*DESCRIPTION OF THE TASK*
Output the data verbatim, minus the images.

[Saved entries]
★ ★ ★

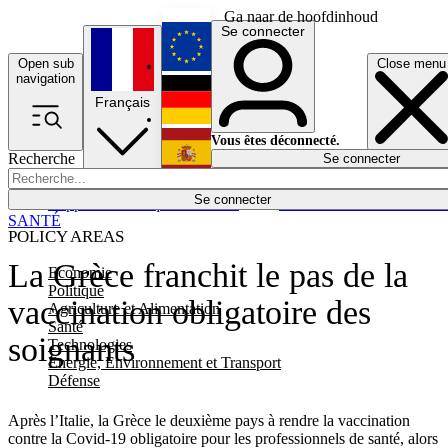
Ga naar de hoofdinhoud
Se connecter
Open sub
Close menu
English
navigation
Français
Deutsch
Vous êtes déconnecté.
Recherche
Se connecter
Español
Lumières éteintes
Se connecter
Rapporteur
Politique
Économie
Newsletters
Evénements
Em
SANTÉ
POLICY AREAS
La Grèce franchit le pas de la
Economie
Politique
vaccination obligatoire des
Agriculture et Alimentation
Santé
soignants
Technologies
Energie, Environnement et Transport
Défense
Après l’Italie, la Grèce le deuxième pays à rendre la vaccination
contre la Covid-19 obligatoire pour les professionnels de santé, alors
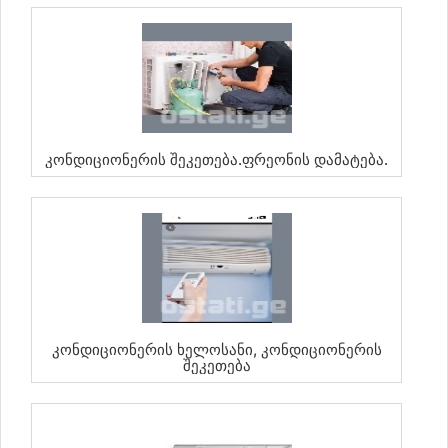
Კონდიციონერის Შეკეთება.ფრეონის Დამატება.
Კონდიციონერის Ხელოსანი, Კონდიციონერის
Შეკეთება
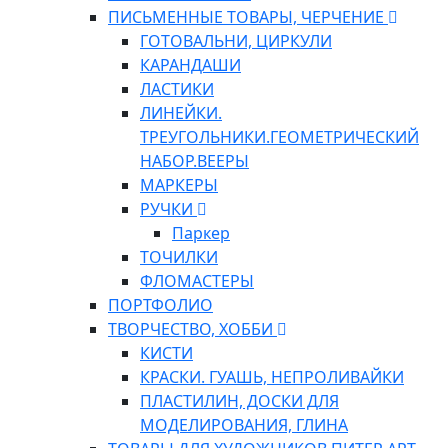
ПИСЬМЕННЫЕ ТОВАРЫ, ЧЕРЧЕНИЕ
ГОТОВАЛЬНИ, ЦИРКУЛИ
КАРАНДАШИ
ЛАСТИКИ
ЛИНЕЙКИ.
ТРЕУГОЛЬНИКИ.ГЕОМЕТРИЧЕСКИЙ
НАБОР.ВЕЕРЫ
МАРКЕРЫ
РУЧКИ
Паркер
ТОЧИЛКИ
ФЛОМАСТЕРЫ
ПОРТФОЛИО
ТВОРЧЕСТВО, ХОББИ
КИСТИ
КРАСКИ. ГУАШЬ, НЕПРОЛИВАЙКИ
ПЛАСТИЛИН, ДОСКИ ДЛЯ
МОДЕЛИРОВАНИЯ, ГЛИНА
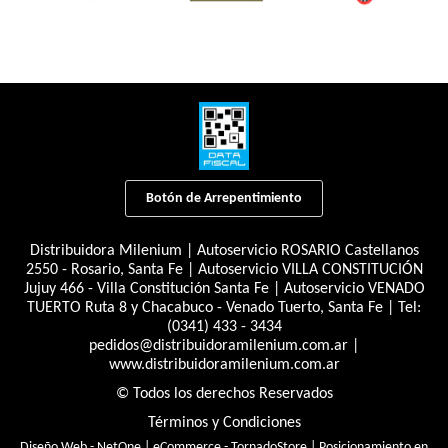
Botón de Arrepentimiento
Distribuidora Milenium | Autoservicio ROSARIO Castellanos
2550 - Rosario, Santa Fe | Autoservicio VILLA CONSTITUCIÓN
Jujuy 466 - Villa Constitución Santa Fe | Autoservicio VENADO
TUERTO Ruta 8 y Chacabuco - Venado Tuerto, Santa Fe | Tel:
(0341) 433 - 3434
pedidos@distribuidoramilenium.com.ar
|
www.distribuidoramilenium.com.ar
© Todos los derechos Reservados
Términos y Condiciones
Diseño Web - NetOne
|
eCommerce - TornadoStore
|
Posicionamiento en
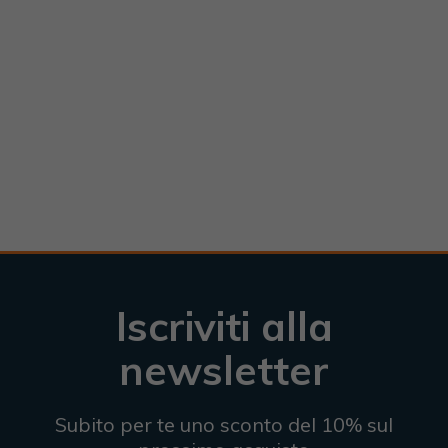
Iscriviti alla
newsletter
Subito per te uno sconto del 10% sul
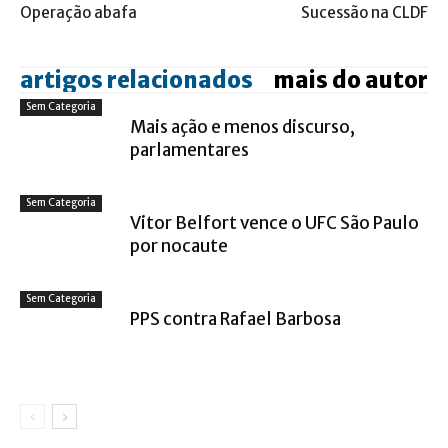
Operação abafa
Sucessão na CLDF
artigos relacionados
mais do autor
Sem Categoria
Mais ação e menos discurso,
parlamentares
Sem Categoria
Vitor Belfort vence o UFC São Paulo
por nocaute
Sem Categoria
PPS contra Rafael Barbosa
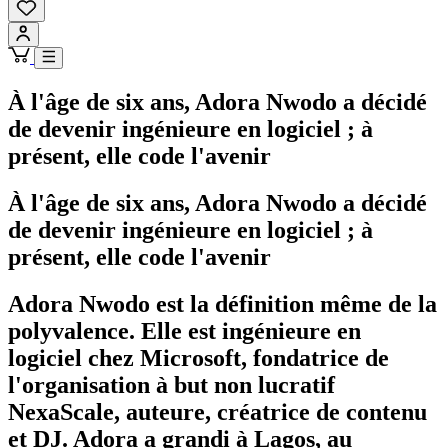
À l'âge de six ans, Adora Nwodo a décidé
de devenir ingénieure en logiciel ; à
présent, elle code l'avenir
À l'âge de six ans, Adora Nwodo a décidé
de devenir ingénieure en logiciel ; à
présent, elle code l'avenir
Adora Nwodo est la définition même de la
polyvalence. Elle est ingénieure en
logiciel chez Microsoft, fondatrice de
l'organisation à but non lucratif
NexaScale, auteure, créatrice de contenu
et DJ. Adora a grandi à Lagos, au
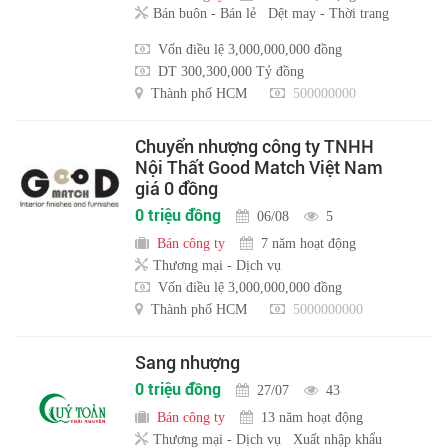
Bán buôn - Bán lẻ
Dệt may - Thời trang
Vốn điều lệ 3,000,000,000 đồng
DT 300,300,000 Tỷ đồng
Thành phố HCM
500000000
Chuyển nhượng công ty TNHH
Nội Thất Good Match Việt Nam
giá 0 đồng
0 triệu đồng
06/08
5
Bán công ty
7 năm hoạt động
Thương mại - Dịch vụ
Vốn điều lệ 3,000,000,000 đồng
Thành phố HCM
5000000000
Sang nhượng
0 triệu đồng
27/07
43
Bán công ty
13 năm hoạt động
Thương mại - Dịch vụ
Xuất nhập khẩu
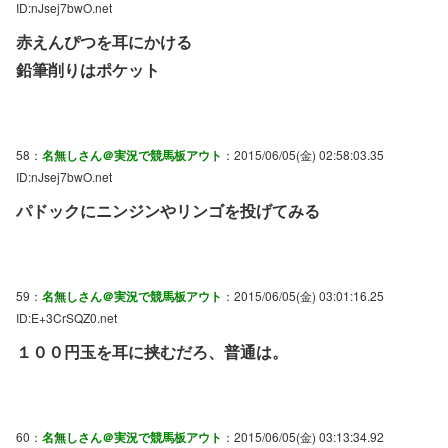
ID:nJsej7bwO.net
赤えんぴつを耳にかける
鉛筆削りはポケット
58：
名無しさん＠実況で競馬板アウト
：2015/06/05(金) 02:58:03.35
ID:nJsej7bwO.net
パドックにニンジンやリンゴを投げてみる
59：
名無しさん＠実況で競馬板アウト
：2015/06/05(金) 03:01:16.25
ID:E+3CrSQZ0.net
１００円玉を耳に挟むだろ、普通は。
60：
名無しさん＠実況で競馬板アウト
：2015/06/05(金) 03:13:34.92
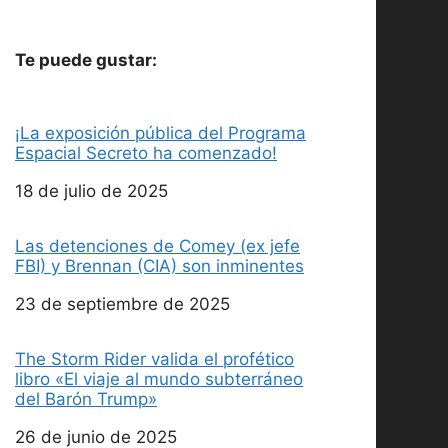
Te puede gustar:
¡La exposición pública del Programa
Espacial Secreto ha comenzado!
Fecha
18 de julio de 2025
Las detenciones de Comey (ex jefe
FBI) y Brennan (CIA) son inminentes
Fecha
23 de septiembre de 2025
The Storm Rider valida el profético
libro «El viaje al mundo subterráneo
del Barón Trump»
Fecha
26 de junio de 2025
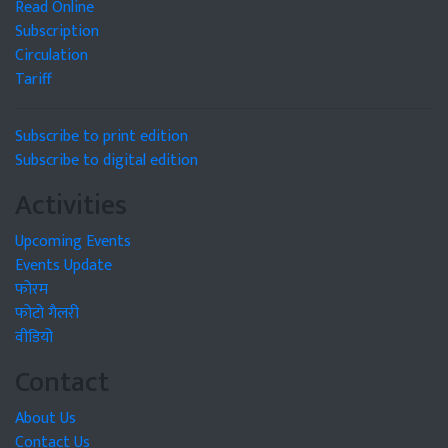
Read Online
Subscription
Circulation
Tariff
Subscribe to print edition
Subscribe to digital edition
Activities
Upcoming Events
Events Update
फोरम
फोटो गैलरी
वीडियो
Contact
About Us
Contact Us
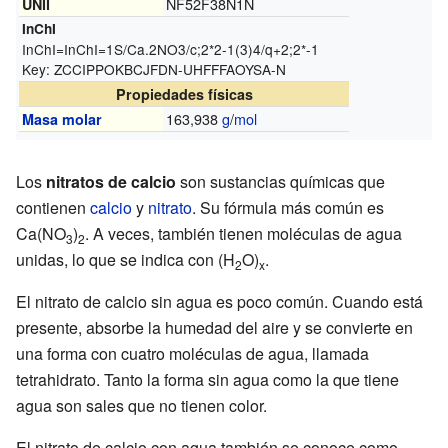
NF52F38N1N
UNII
InChI
InChI=
InChI=1S/Ca.2NO3/c;2*2-1(3)4/q+2;2*-1
Key:
ZCCIPPOKBCJFDN-UHFFFAOYSA-N
Propiedades físicas
163,938
g
/
mol
Masa molar
Los
nitratos de calcio
son sustancias químicas que
contienen
calcio
y
nitrato
. Su fórmula más común es
Ca(NO
)
. A veces, también tienen moléculas de agua
3
2
unidas, lo que se indica con (H
O)
.
2
x
El nitrato de calcio sin agua es poco común. Cuando está
presente, absorbe la humedad del aire y se convierte en
una forma con cuatro moléculas de agua, llamada
tetrahidrato. Tanto la forma sin agua como la que tiene
agua son sales que no tienen color.
El nitrato de calcio con agua también se conoce como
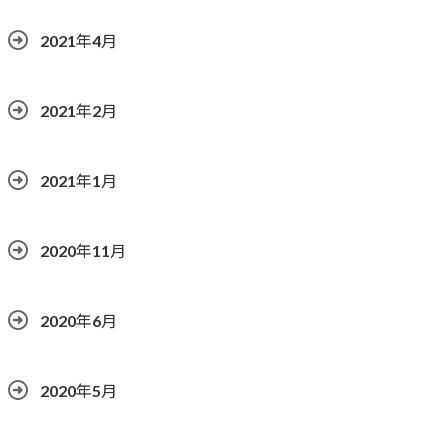
2021年4月
2021年2月
2021年1月
2020年11月
2020年6月
2020年5月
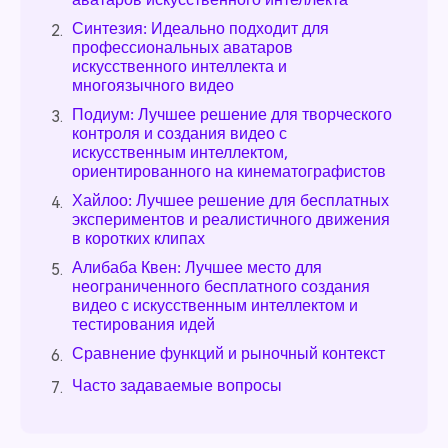
Синтезия: Идеально подходит для
2.
профессиональных аватаров
искусственного интеллекта и
многоязычного видео
Подиум: Лучшее решение для творческого
3.
контроля и создания видео с
искусственным интеллектом,
ориентированного на кинематографистов
Хайлоо: Лучшее решение для бесплатных
4.
экспериментов и реалистичного движения
в коротких клипах
Алибаба Квен: Лучшее место для
5.
неограниченного бесплатного создания
видео с искусственным интеллектом и
тестирования идей
Сравнение функций и рыночный контекст
6.
Часто задаваемые вопросы
7.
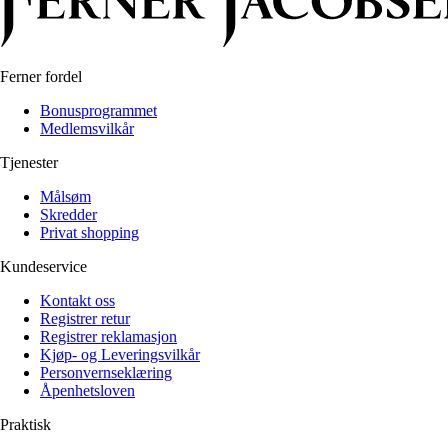
Ferner fordel
Bonusprogrammet
Medlemsvilkår
Tjenester
Målsøm
Skredder
Privat shopping
Kundeservice
Kontakt oss
Registrer retur
Registrer reklamasjon
Kjøp- og Leveringsvilkår
Personvernseklæring
Åpenhetsloven
Praktisk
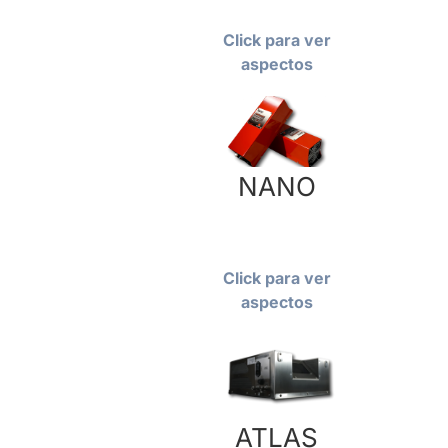
Click para ver
aspectos
NANO
Click para ver
aspectos
ATLAS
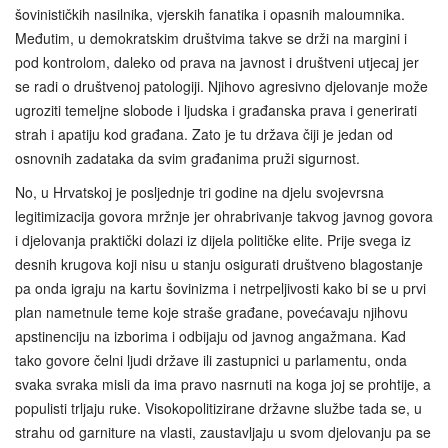
šovinističkih nasilnika, vjerskih fanatika i opasnih maloumnika.
Međutim, u demokratskim društvima takve se drži na margini i
pod kontrolom, daleko od prava na javnost i društveni utjecaj jer
se radi o društvenoj patologiji. Njihovo agresivno djelovanje može
ugroziti temeljne slobode i ljudska i građanska prava i generirati
strah i apatiju kod građana. Zato je tu država čiji je jedan od
osnovnih zadataka da svim građanima pruži sigurnost.
No, u Hrvatskoj je posljednje tri godine na djelu svojevrsna
legitimizacija govora mržnje jer ohrabrivanje takvog javnog govora
i djelovanja praktički dolazi iz dijela političke elite. Prije svega iz
desnih krugova koji nisu u stanju osigurati društveno blagostanje
pa onda igraju na kartu šovinizma i netrpeljivosti kako bi se u prvi
plan nametnule teme koje straše građane, povećavaju njihovu
apstinenciju na izborima i odbijaju od javnog angažmana. Kad
tako govore čelni ljudi države ili zastupnici u parlamentu, onda
svaka svraka misli da ima pravo nasrnuti na koga joj se prohtije, a
populisti trljaju ruke. Visokopolitizirane državne službe tada se, u
strahu od garniture na vlasti, zaustavljaju u svom djelovanju pa se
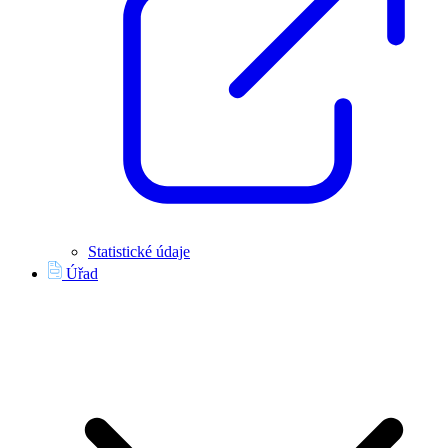
Statistické údaje
Úřad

★ ★ ★

*REPLY*
Ga naar de hoofdinhoud
Se connecter
Open sub
Close menu
English
navigation
Français
Deutsch
Vous êtes déconnecté.
Recherche
Se connecter
Español
Lumières éteintes
Se connecter
Rapporteur
Politique
Économie
Newsletters
Evénements
Em
SANTÉ
POLICY AREAS
La Grèce franchit le pas de la
Economie
Politique
vaccination obligatoire des
Agriculture et Alimentation
Santé
soignants
Technologies
Energie, Environnement et Transport
Défense
Après l’Italie, la Grèce le deuxième pays à rendre la vaccination
contre la Covid-19 obligatoire pour les professionnels de santé, alors
Კონდიციონერის Შეკეთება.ფრეონის Დამატება.
Კონდიციონერის Ხელოსანი, Კონდიციონერის
Შეკეთება
ПИСЬМЕННЫЕ ТОВАРЫ, ЧЕРЧЕНИЕ
ГОТОВАЛЬНИ, ЦИРКУЛИ
КАРАНДАШИ
ЛАСТИКИ
ЛИНЕЙКИ.
ТРЕУГОЛЬНИКИ.ГЕОМЕТРИЧЕСКИЙ
НАБОР.ВЕЕРЫ
МАРКЕРЫ
РУЧКИ
Паркер
ТОЧИЛКИ
ФЛОМАСТЕРЫ
ПОРТФОЛИО
ТВОРЧЕСТВО, ХОББИ
КИСТИ
КРАСКИ. ГУАШЬ, НЕПРОЛИВАЙКИ
ПЛАСТИЛИН, ДОСКИ ДЛЯ
МОДЕЛИРОВАНИЯ, ГЛИНА
Botón de Arrepentimiento
Distribuidora Milenium | Autoservicio ROSARIO Castellanos
2550 - Rosario, Santa Fe | Autoservicio VILLA CONSTITUCIÓN
Jujuy 466 - Villa Constitución Santa Fe | Autoservicio VENADO
TUERTO Ruta 8 y Chacabuco - Venado Tuerto, Santa Fe | Tel:
(0341) 433 - 3434
pedidos@distribuidoramilenium.com.ar
|
www.distribuidoramilenium.com.ar
© Todos los derechos Reservados
Términos y Condiciones
Diseño Web - NetOne
|
eCommerce - TornadoStore
|
Posicionamiento en
Iscriviti alla
newsletter
Subito per te uno sconto del 10% sul
Operação abafa
Sucessão na CLDF
artigos relacionados
mais do autor
Sem Categoria
Mais ação e menos discurso,
parlamentares
Sem Categoria
Vitor Belfort vence o UFC São Paulo
por nocaute
Sem Categoria
PPS contra Rafael Barbosa
À l'âge de six ans, Adora Nwodo a décidé
de devenir ingénieure en logiciel ; à
présent, elle code l'avenir
À l'âge de six ans, Adora Nwodo a décidé
de devenir ingénieure en logiciel ; à
présent, elle code l'avenir
Adora Nwodo est la définition même de la
polyvalence. Elle est ingénieure en
logiciel chez Microsoft, fondatrice de
l'organisation à but non lucratif
NexaScale, auteure, créatrice de contenu
et DJ. Adora a grandi à Lagos, au
Bán buôn - Bán lẻ
Dệt may - Thời trang
Vốn điều lệ 3,000,000,000 đồng
DT 300,300,000 Tỷ đồng
Thành phố HCM
500000000
Chuyển nhượng công ty TNHH
Nội Thất Good Match Việt Nam
giá 0 đồng
0 triệu đồng
06/08
5
Bán công ty
7 năm hoạt động
Thương mại - Dịch vụ
Vốn điều lệ 3,000,000,000 đồng
Thành phố HCM
5000000000
Sang nhượng
0 triệu đồng
27/07
43
Bán công ty
13 năm hoạt động
Thương mại - Dịch vụ
Xuất nhập khẩu
ID:nJsej7bwO.net
赤えんぴつを耳にかける
鉛筆削りはポケット
58：
名無しさん＠実況で競馬板アウト
：2015/06/05(金) 02:58:03.35
ID:nJsej7bwO.net
パドックにニンジンやリンゴを投げてみる
59：
名無しさん＠実況で競馬板アウト
：2015/06/05(金) 03:01:16.25
ID:E+3CrSQZ0.net
１００円玉を耳に挟むだろ、普通は。
60：
名無しさん＠実況で競馬板アウト
：2015/06/05(金) 03:13:34.92
Te puede gustar:
¡La exposición pública del Programa
Espacial Secreto ha comenzado!
Fecha
18 de julio de 2025
Las detenciones de Comey (ex jefe
FBI) y Brennan (CIA) son inminentes
Fecha
23 de septiembre de 2025
The Storm Rider valida el profético
libro «El viaje al mundo subterráneo
del Barón Trump»
Fecha
26 de junio de 2025
Read Online
Subscription
Circulation
Tariff
Subscribe to print edition
Subscribe to digital edition
Activities
Upcoming Events
Events Update
फोरम
फोटो गैलरी
वीडियो
Contact
About Us
Contact Us
NF52F38N1N
UNII
InChI
InChI=
InChI=1S/Ca.2NO3/c;2*2-1(3)4/q+2;2*-1
Key:
ZCCIPPOKBCJFDN-UHFFFAOYSA-N
Propiedades físicas
163,938
g
/
mol
Masa molar
Los
nitratos de calcio
son sustancias químicas que
contienen
calcio
y
nitrato
. Su fórmula más común es
Ca(NO
)
. A veces, también tienen moléculas de agua
3
2
unidas, lo que se indica con (H
O)
.
2
x
El nitrato de calcio sin agua es poco común. Cuando está
presente, absorbe la humedad del aire y se convierte en
una forma con cuatro moléculas de agua, llamada
tetrahidrato. Tanto la forma sin agua como la que tiene
agua son sales que no tienen color.
El nitrato de calcio con agua también se conoce como
2021年4月
2021年2月
2021年1月
2020年11月
2020年6月
2020年5月
Синтезия: Идеально подходит для
2.
профессиональных аватаров
искусственного интеллекта и
многоязычного видео
Подиум: Лучшее решение для творческого
3.
контроля и создания видео с
искусственным интеллектом,
ориентированного на кинематографистов
Хайлоо: Лучшее решение для бесплатных
4.
экспериментов и реалистичного движения
в коротких клипах
Алибаба Квен: Лучшее место для
5.
неограниченного бесплатного создания
видео с искусственным интеллектом и
тестирования идей
Сравнение функций и рыночный контекст
6.
Часто задаваемые вопросы
7.
Ferner fordel
Bonusprogrammet
Medlemsvilkår
Tjenester
Målsøm
Skredder
Privat shopping
Kundeservice
Kontakt oss
Registrer retur
Registrer reklamasjon
Kjøp- og Leveringsvilkår
Personvernseklæring
Åpenhetsloven
Praktisk
Click para ver
aspectos
NANO
Click para ver
aspectos
ATLAS
šovinističkih nasilnika, vjerskih fanatika i opasnih maloumnika.
Međutim, u demokratskim društvima takve se drži na margini i
pod kontrolom, daleko od prava na javnost i društveni utjecaj jer
se radi o društvenoj patologiji. Njihovo agresivno djelovanje može
ugroziti temeljne slobode i ljudska i građanska prava i generirati
strah i apatiju kod građana. Zato je tu država čiji je jedan od
osnovnih zadataka da svim građanima pruži sigurnost.
No, u Hrvatskoj je posljednje tri godine na djelu svojevrsna
legitimizacija govora mržnje jer ohrabrivanje takvog javnog govora
i djelovanja praktički dolazi iz dijela političke elite. Prije svega iz
desnih krugova koji nisu u stanju osigurati društveno blagostanje
pa onda igraju na kartu šovinizma i netrpeljivosti kako bi se u prvi
plan nametnule teme koje straše građane, povećavaju njihovu
apstinenciju na izborima i odbijaju od javnog angažmana. Kad
tako govore čelni ljudi države ili zastupnici u parlamentu, onda
svaka svraka misli da ima pravo nasrnuti na koga joj se prohtije, a
populisti trljaju ruke. Visokopolitizirane državne službe tada se, u
strahu od garniture na vlasti, zaustavljaju u svom djelovanju pa se
Statistické údaje
Úřad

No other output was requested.